A Associação Brasileira de Defesa do Consumidor-Pro Teste (www.proteste.org.br) levou 28 vinhos tintos finos e secos ao laboratório para revelar a escolha certa para a ceia de Natal. Os vinhos analisados foram os tintos secos brasileiros, argentinos e chilenos mais encontrados nas prateleiras no Brasil e que custam, em média, entre R$ 15 e R$ 50 por garrafa. Não foram incluidos vinhos meio-secos nem com designações especiais, como os vinhos ‘‘reserva’’.
  O melhor do teste foi o Cabernet Sauvignon Terrazas de los Andes, da Argentina, safra 2004, encontrado por R$ 22,90 a R$ 37,90. E a escolha certa (melhor relação qualidade/preço do teste) ficou com o Cabernet Sauvignon brasileiro Boscato, safra 2004, que custa entre R$ 11,39 a R$ 17,90. Nos locais onde ele não é encontrado outra opção com boa relação qualidade/preço é o Miolo Seleção 2004 com preço entre
R$ 9,60 a R$ 28,50, dependendo do local da compra.
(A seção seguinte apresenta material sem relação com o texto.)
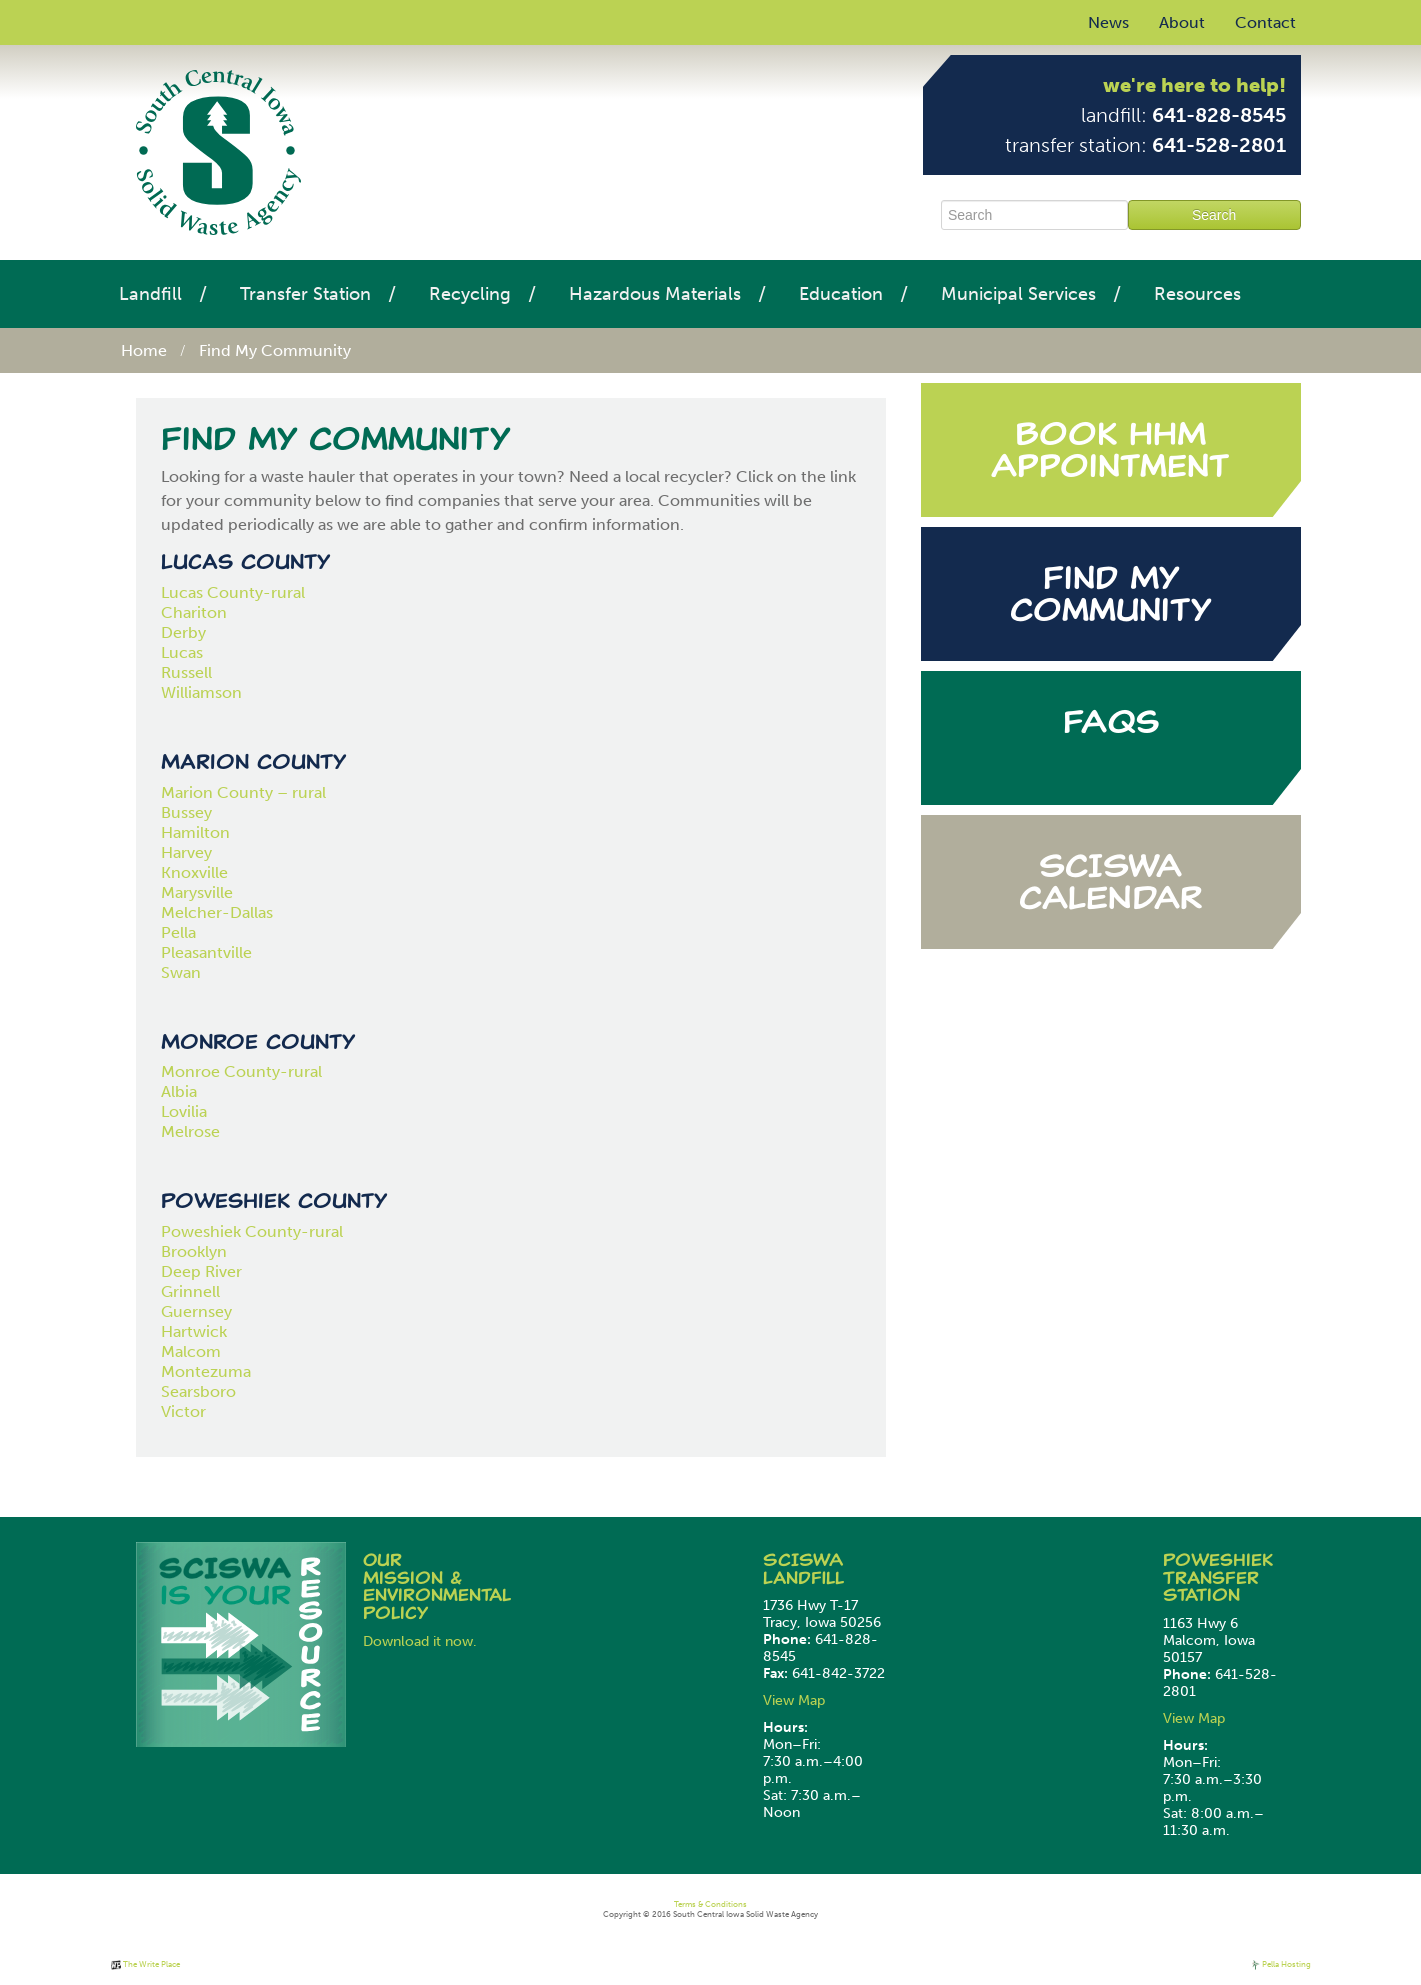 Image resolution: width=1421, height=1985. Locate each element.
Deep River (201, 1271)
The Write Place (145, 1964)
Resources (1197, 294)
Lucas (182, 652)
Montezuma (206, 1371)
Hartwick (194, 1331)
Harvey (186, 852)
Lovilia (184, 1111)
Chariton (194, 612)
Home (144, 350)
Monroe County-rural (241, 1071)
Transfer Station (305, 294)
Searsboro (198, 1391)
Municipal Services (1018, 294)
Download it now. (420, 1641)
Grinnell (190, 1291)
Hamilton (195, 832)
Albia (179, 1091)
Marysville (197, 892)
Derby (183, 632)
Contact (1265, 22)
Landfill (150, 294)
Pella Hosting (1280, 1964)
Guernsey (196, 1311)
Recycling (470, 294)
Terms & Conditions (710, 1904)
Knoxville (194, 872)
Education (841, 294)
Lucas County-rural (235, 592)
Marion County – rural (243, 792)
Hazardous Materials (655, 294)
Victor (183, 1411)
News (1108, 22)
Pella (178, 932)
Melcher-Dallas (217, 912)
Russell (186, 672)
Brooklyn (194, 1251)
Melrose (190, 1131)
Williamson (201, 692)
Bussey (186, 812)
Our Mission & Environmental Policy (437, 1586)
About (1182, 22)
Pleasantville (206, 952)
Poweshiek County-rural (252, 1231)
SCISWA (803, 1560)
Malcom (191, 1351)
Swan (181, 972) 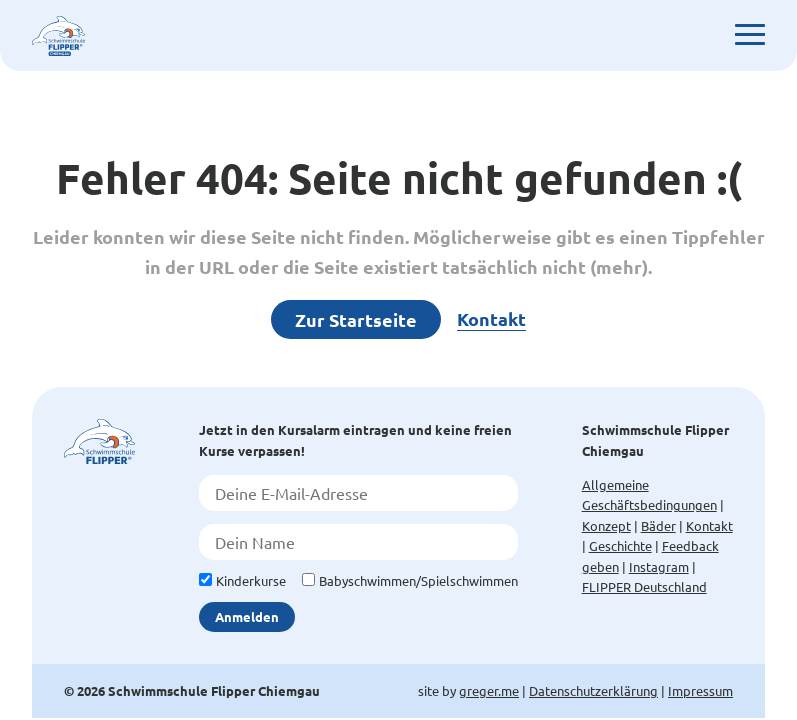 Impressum (700, 690)
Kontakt (491, 318)
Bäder (658, 525)
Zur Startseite (356, 319)
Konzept (606, 525)
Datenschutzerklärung (593, 690)
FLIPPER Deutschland (644, 586)
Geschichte (620, 545)
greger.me (489, 690)
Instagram (659, 566) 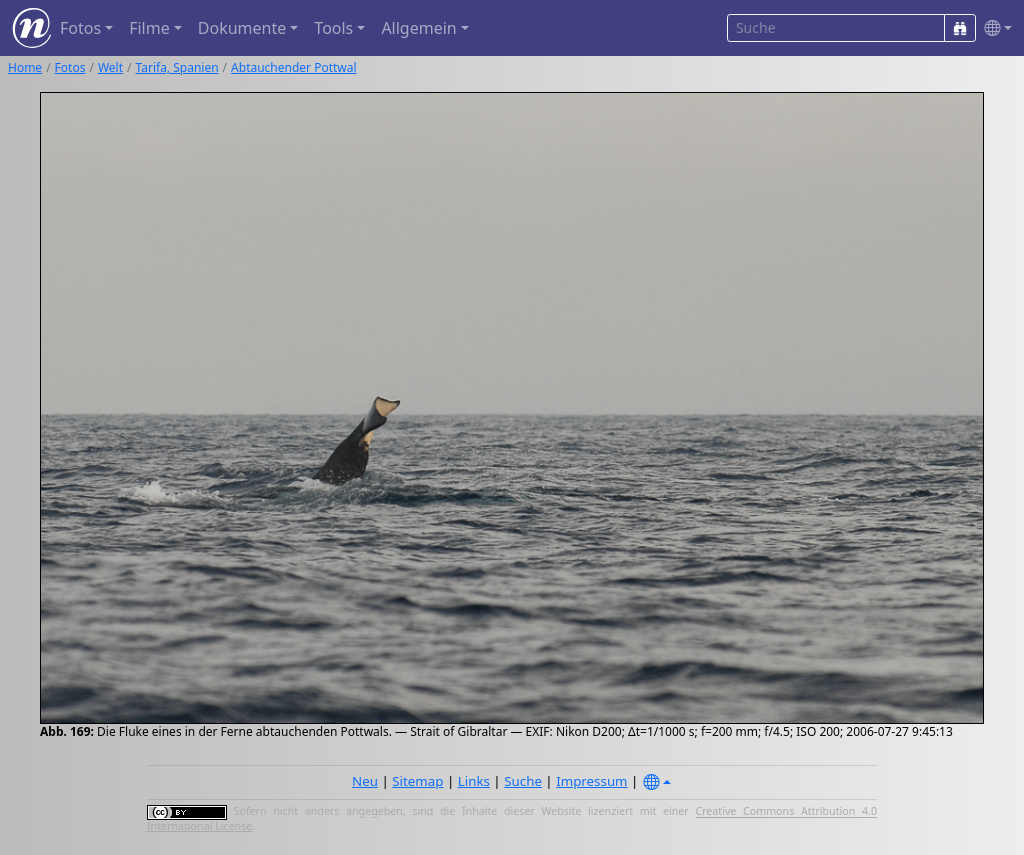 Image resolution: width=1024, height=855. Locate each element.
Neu (365, 781)
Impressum (591, 781)
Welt (110, 67)
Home (25, 67)
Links (474, 781)
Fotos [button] (80, 28)
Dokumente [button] (242, 28)
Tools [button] (333, 28)
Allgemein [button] (418, 28)
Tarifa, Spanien (177, 67)
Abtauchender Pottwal (294, 67)
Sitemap (417, 781)
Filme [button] (149, 28)
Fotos (70, 67)
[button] (994, 28)
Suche (523, 781) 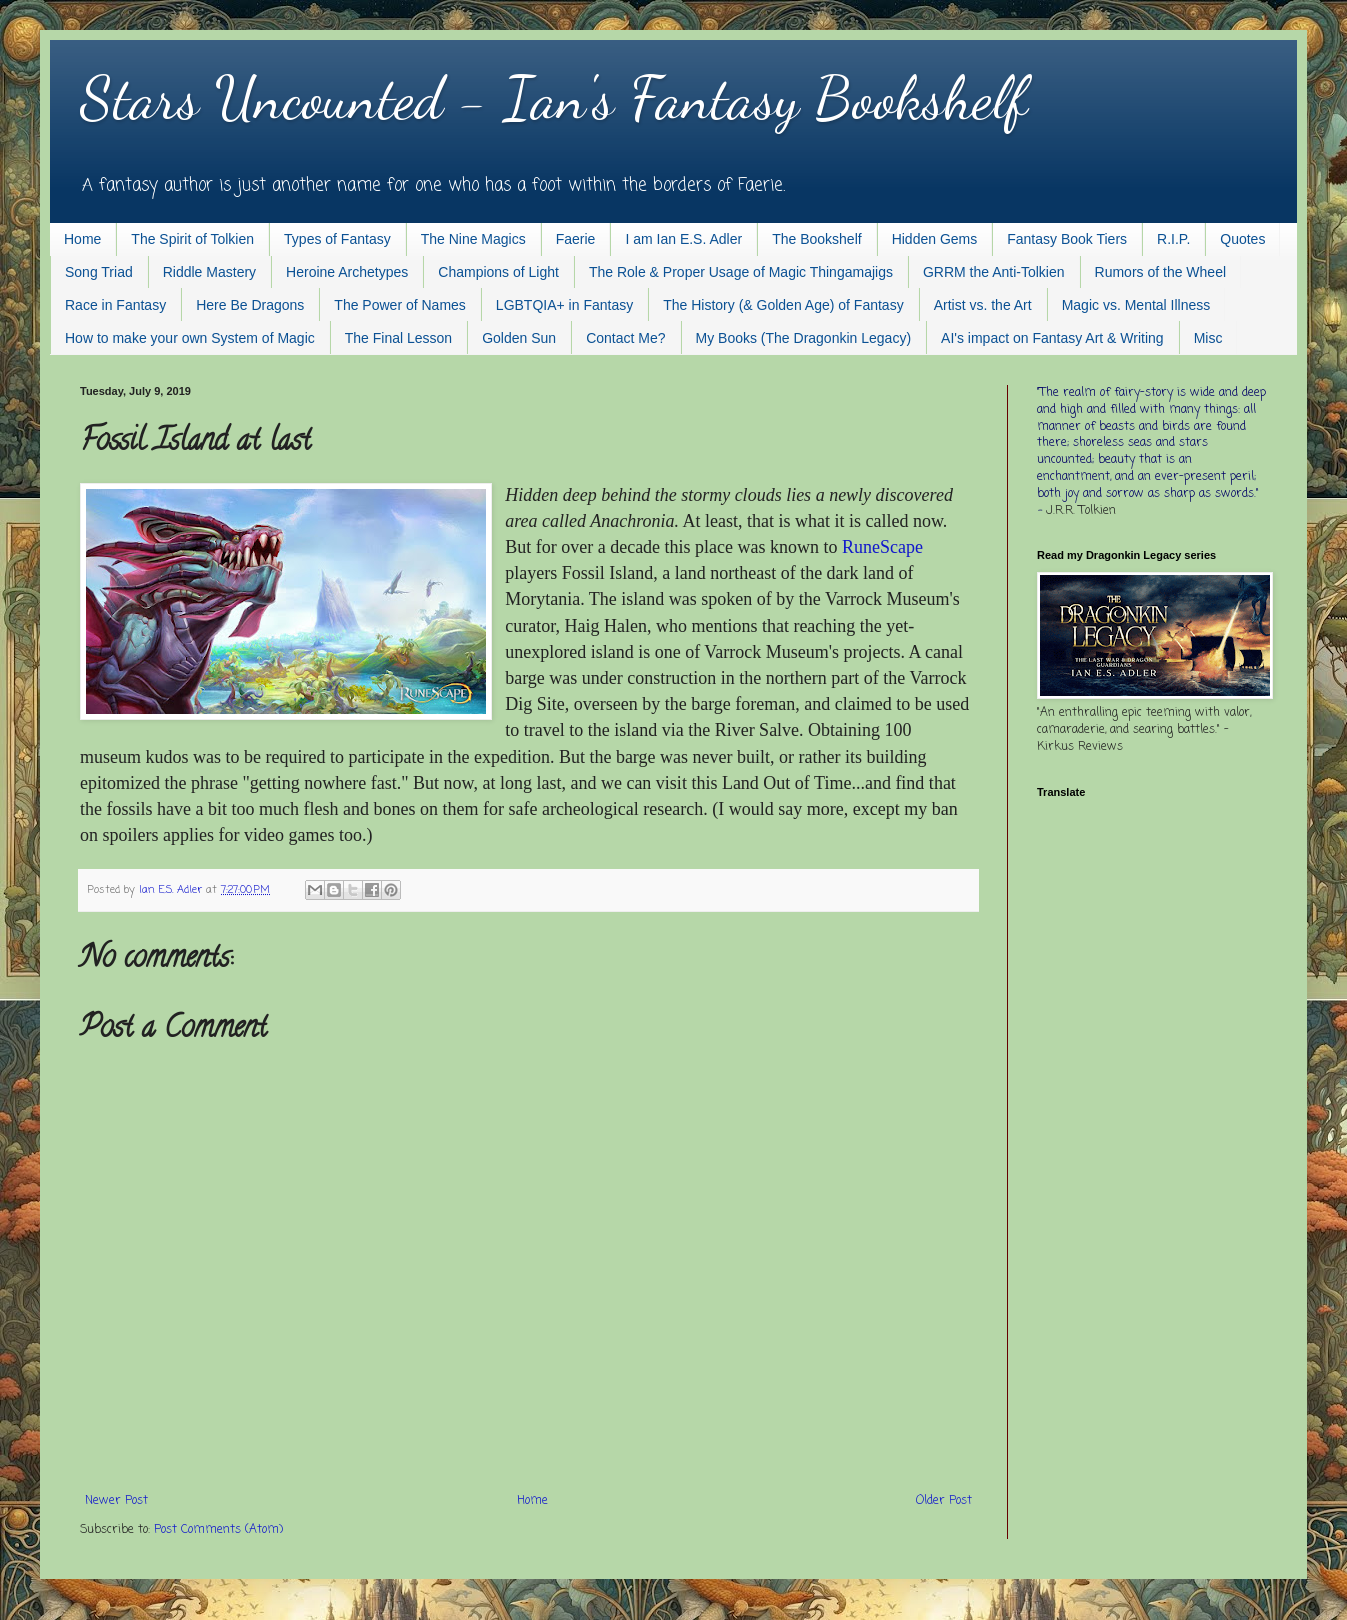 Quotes (1242, 239)
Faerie (576, 239)
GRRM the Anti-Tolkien (994, 272)
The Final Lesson (398, 338)
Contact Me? (625, 338)
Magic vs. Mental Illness (1136, 305)
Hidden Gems (935, 239)
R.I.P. (1173, 239)
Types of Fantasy (337, 239)
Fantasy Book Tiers (1067, 239)
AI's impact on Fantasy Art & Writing (1052, 338)
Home (82, 239)
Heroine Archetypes (347, 272)
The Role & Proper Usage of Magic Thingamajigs (741, 272)
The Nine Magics (473, 239)
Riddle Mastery (209, 272)
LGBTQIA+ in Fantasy (564, 305)
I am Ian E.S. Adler (683, 239)
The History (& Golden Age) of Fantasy (783, 305)
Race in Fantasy (115, 305)
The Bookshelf (817, 239)
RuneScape (882, 547)
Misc (1208, 338)
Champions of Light (498, 272)
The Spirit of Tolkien (192, 239)
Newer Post (116, 1501)
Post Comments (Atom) (218, 1530)
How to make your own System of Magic (190, 338)
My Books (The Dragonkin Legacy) (804, 338)
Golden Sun (519, 338)
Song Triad (99, 272)
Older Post (944, 1501)
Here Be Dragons (250, 305)
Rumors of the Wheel (1161, 272)
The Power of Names (400, 305)
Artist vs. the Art (983, 305)
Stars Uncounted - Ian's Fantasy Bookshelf (553, 98)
  O teste avaliou os rótulos dos produtos, os teores alcoólico e de acidez, a quantidade de conservantes
e a fermentação maloláctica. Foram feitas também duas degustações: uma, por um painel de consumidores leigos, e outra, por sommeliers.
  Em geral, os rótulos trazem todas as informações exigidas por lei. Mas ainda falham quando não advertem que o consumo excessivo de vinho é prejudicial à saúde e que menores de 18 anos não devem consumi-lo.
  Trapiche, Trivento, Miolo Gamay e Adega do Vale dizem em seus rótulos que são secos, mas trazem um teor de açúcares mais elevado que o aplicado a essa denominação de venda e, por isso, são caracterizados como meio-secos.
  Os vinhos testados foram bem na acidez e na quantidade de conservantes. Também não fizeram tão feio em nenhuma etapa da degustação, apesar de terem sido mais bem avaliados pelos consumidores leigos.
  Na pesquisa de preços, a Pro Teste descobriu que quem pretende comprar várias garrafas de vinho, deve fugir dos hipermercados e ter cuidado com algumas adegas e importadoras. Contradição foi encontrar adegas e importadoras com ótimos preços, enquanto outras cobram verdadeiras aberrações. Em geral, há boas ofertas nos supermercados. Mas isso não é uma regra.
  E atenção: nem sempre os vinhos mais caros são os melhores. O Trapiche, por exemplo, custa bem menos que o Cousino Macul e foi mais bem avaliado que este. Ao comprar um vinho, é preciso seguir o gosto pessoal. Por que levar para casa um Cabernet Sauvignon, se você gosta mesmo é da uva Malbec?